HOW TO COMPLETE THIS TASK
Return the complete listing exactly as it reads, with each picture removed.

DATA FOR ANALYSIS
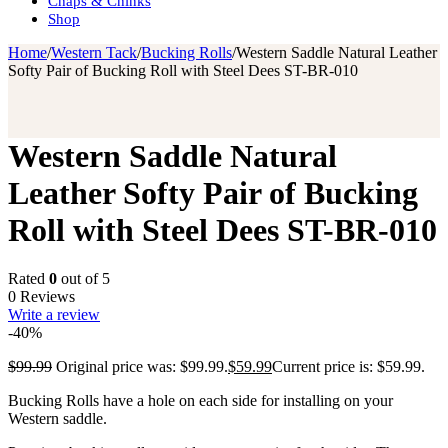
Chaps & Chinks
Shop
Home
/
Western Tack
/
Bucking Rolls
/
Western Saddle Natural Leather
Softy Pair of Bucking Roll with Steel Dees ST-BR-010
Western Saddle Natural
Leather Softy Pair of Bucking
Roll with Steel Dees ST-BR-010
Rated
0
out of 5
0 Reviews
Write a review
-40%
$
99.99
Original price was: $99.99.
$
59.99
Current price is: $59.99.
Bucking Rolls have a hole on each side for installing on your
Western saddle.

SOLUTION TO THIS EXERCISE
Chaps & Chinks
Shop
Home
/
Western Tack
/
Bucking Rolls
/
Western Saddle Natural Leather
Softy Pair of Bucking Roll with Steel Dees ST-BR-010
Western Saddle Natural
Leather Softy Pair of Bucking
Roll with Steel Dees ST-BR-010
Rated
0
out of 5
0 Reviews
Write a review
-40%
$
99.99
Original price was: $99.99.
$
59.99
Current price is: $59.99.
Bucking Rolls have a hole on each side for installing on your
Western saddle.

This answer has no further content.